OSTIGLIA – Dopo le accuse del consigliere di minoranza Alessandro Incorvaia sulla perdita d’acqua della piscina comunale, arriva la replica del sindaco Luciano Barberio, che respinge le contestazioni e difende le scelte dell’amministrazione. Il primo cittadino sostiene che al momento dell’insediamento della giunta non fossero emerse anomalie e che le criticità siano state accertate soltanto in seguito, attraverso verifiche tecniche.
«Quando ci siamo insediati, nel 2024, di problemi non ne erano stati ravvisati. Le criticità sono emerse in seguito e abbiamo svolto accurate indagini per capire da dove provenisse la perdita», spiega Barberio.
Secondo il sindaco, un intervento risolutivo non era praticabile nell’immediato: «Non è stato possibile intervenire in modo massiccio, perché la situazione pregressa avrebbe richiesto un intervento profondo di riqualificazione, dato che per circa vent’anni, chi ci ha preceduto non era intervenuto. Abbiamo quindi trovato una soluzione provvisoria per garantire un servizio ai cittadini, viste anche le temperature estive, aprendo ugualmente la piscina, in attesa di poter partecipare al bando che ci avrebbe portato i fondi necessari».

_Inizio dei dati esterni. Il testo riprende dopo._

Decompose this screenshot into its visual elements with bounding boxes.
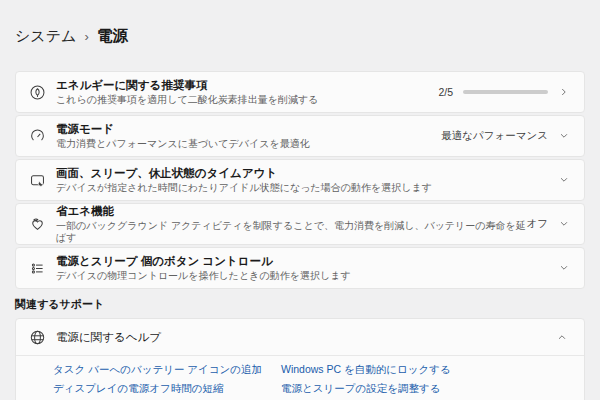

Barberio ricorda inoltre l’importanza del servizio nell’impianto per la comunità ostigliese: «Nel fine settimana la piscina registra fino a 500 ingressi e abbiamo deciso di prevedere la gratuità per gli over 65», evidenzia il primo cittadino.
«Incorvaia critica, ma dovrebbe ricordare che a questa situazione siamo arrivati perché chi ci ha preceduti, e che fa riferimento ai partiti al fianco dei quali si è presentato lui, per vent’anni non ha fatto nulla sulla piscina. Dai tempi dell’amministrazione Salvadori non sono stati eseguiti interventi profondi sugli impianti. Noi, una volta completati i lavori finanziati dal bando, risolveremo il problema alla radice. Oggi, però, la priorità è garantire un servizio ai cittadini».